Today I took a longish bike ride. Like around an hour. It’s the longest ride I’ve taken since I last rode home from work a little over two weeks ago, when we got the word we’d be teleworking for the foreseeable future.

It wasn’t a surprise, exactly. There had been less and less people around the hospital campus in each of the preceding days. Less car traffic on each commute. The week before, I’d asked if we could get hand sanitizer in our suite, only to find it was already sold out every where. My co-workers and I co-workers were punching elevator buttons with our elbows and using paper towels to open the doors of the fridge and the microwave. We had been getting daily COVID-19 updates since the end of February. On that last day at the office, there were 75 confirmed cases in Oregon, and 1187 confirmed cases in Washington.

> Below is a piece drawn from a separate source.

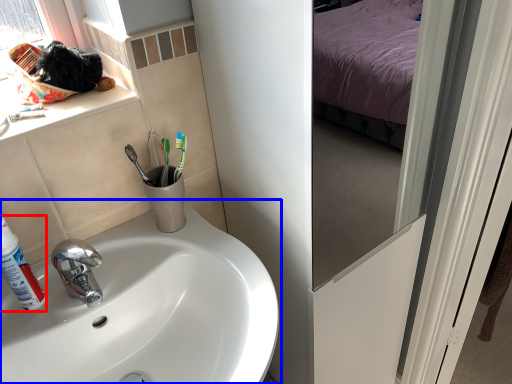 Question: Which point is further to the camera, shaving cream (highlighted by a red box) or sink (highlighted by a blue box)?

Choices:
 (A) shaving cream
 (B) sink

Answer: (A)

When I got home, the dogs ran up to the gate and barked, like they always do. It was sunny and vaguely warm. Beau darted back and forth in front of the garden fence, tracking a squirrel scampering across the top of the cement block wall than runs parallel to the fence and stands at the back of our lot. Billie circled the yard looking for a bone to bring me. I rolled by bike into the shed. I fed the dogs. I fed the cats. I got the mail. I set my pannier down in the middle of the living room and emptied out the extra things I’d grabbed from my desk in a hurry: a power supply, a can of soup, a bunch of bandanas I kept in a drawer drawer and used for napkins, a sweatshirt, a special pen, and a small bottle of hand sanitizer I’d brought from home. I got on my computer and re-read the update about working from home for the foreseeable future. It felt so ominous, like officially ominous.

I did 2 things after that. First, I cleaned the two front windows on our house that are not covered by the porch. The dirt on the glass had been bothering me for weeks. I didn’t even mess with changing out of my bike clothes. I closed my computer, got out the windex, grabbed a roll of paper towels, and took them and a step stool outside. My neighbor across the street gave me a hard time about getting a jump on spring cleaning. The second thing I did, was put on my sweatpants, take out the weighted blanket I gave MTB for her birthday, crawl under it on the couch, then turn on the TV and fall asleep. I slept until MTB came home around 10 o’clock.